- _Saved entries_
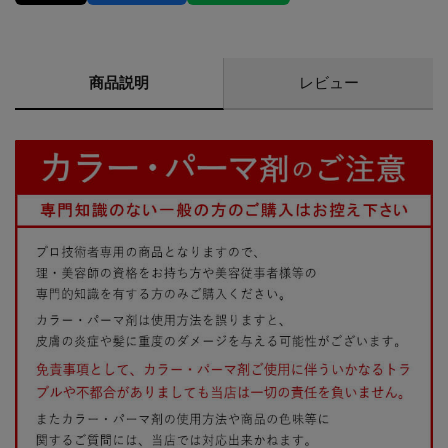
商品説明
レビュー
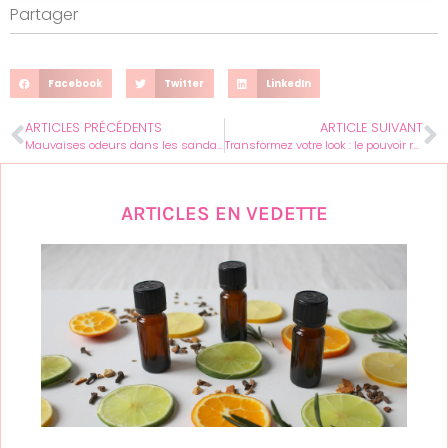
Partager
Facebook
Twitter
LinkedIn
ARTICLES PRÉCÉDENTS
ARTICLE SUIVANT
Mauvaises odeurs dans les sandales ? Voici comment les laver efficacement
Transformez votre look : le pouvoir rajeunissant des teintes cuivrées et dorées
ARTICLES EN VEDETTE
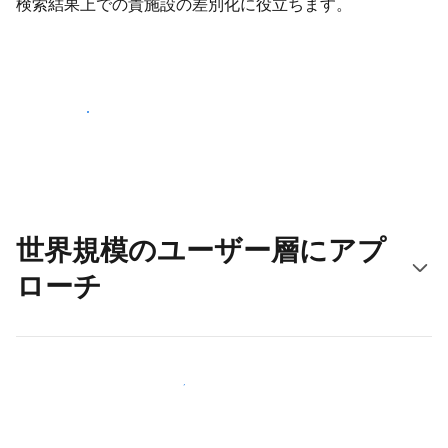
検索結果上での貴施設の差別化に役立ちます。
さっそく始める
世界規模のユーザー層にアプ
ローチ
新しいユーザー層に今すぐアプローチする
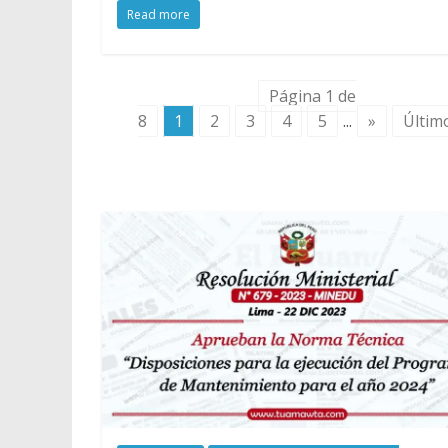
Read more
Página 1 de
8
1
2
3
4
5
...
»
Últim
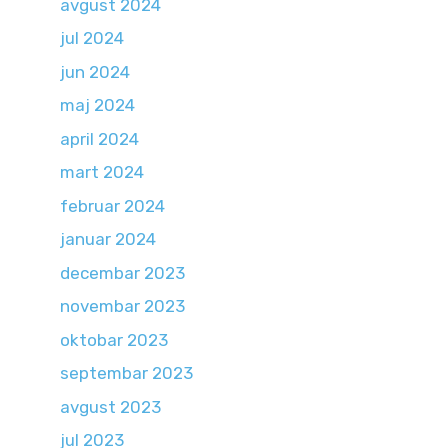
avgust 2024
jul 2024
jun 2024
maj 2024
april 2024
mart 2024
februar 2024
januar 2024
decembar 2023
novembar 2023
oktobar 2023
septembar 2023
avgust 2023
jul 2023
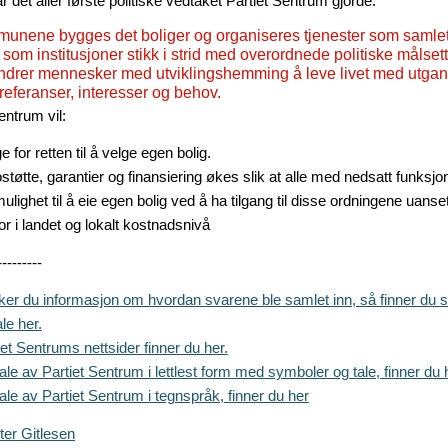
r det aller første politiske vedtaket Partiet Sentrum gjorde.
mmunene bygges det boliger og organiseres tjenester som samle
 som institusjoner stikk i strid med overordnede politiske målsett
indrer mennesker med utviklingshemming å leve livet med utga
referanser, interesser og behov.
entrum vil:
 for retten til å velge egen bolig.
ostøtte, garantier og finansiering økes slik at alle med nedsatt funksj
mulighet til å eie egen bolig ved å ha tilgang til disse ordningene uanse
or i landet og lokalt kostnadsnivå
---------
er du informasjon om hvordan svarene ble samlet inn, så finner du s
le her.
iet Sentrums nettsider finner du her.
le av Partiet Sentrum i lettlest form med symboler og tale, finner du 
le av Partiet Sentrum i tegnspråk, finner du her
ter Gitlesen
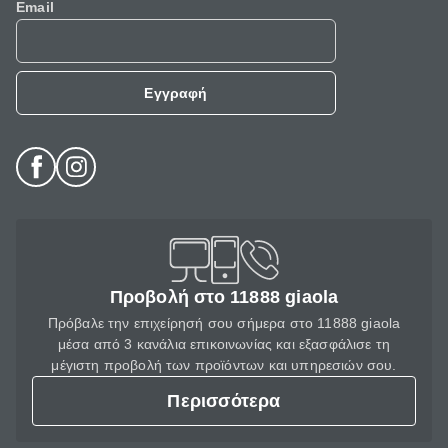
Email
Εγγραφή
Προβολή στο 11888 giaola
Πρόβαλε την επιχείρησή σου σήμερα στο 11888 giaola
μέσα από 3 κανάλια επικοινωνίας και εξασφάλισε τη
μέγιστη προβολή των προϊόντων και υπηρεσιών σου.
Περισσότερα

- _DESCRIPTION OF THE TASK_
Only the lines starting at the one that includes "世界規模のユーザー層にアプ" and ending at the one that includes "r det aller" should be retyped, exactly, from the records above; no pictures.

- _EXERCISE SOLUTION_
世界規模のユーザー層にアプ
ローチ
新しいユーザー層に今すぐアプローチする
Read more
Página 1 de
8
1
2
3
4
5
...
»
Últim
avgust 2024
jul 2024
jun 2024
maj 2024
april 2024
mart 2024
februar 2024
januar 2024
decembar 2023
novembar 2023
oktobar 2023
septembar 2023
avgust 2023
jul 2023
r det aller første politiske vedtaket Partiet Sentrum gjorde.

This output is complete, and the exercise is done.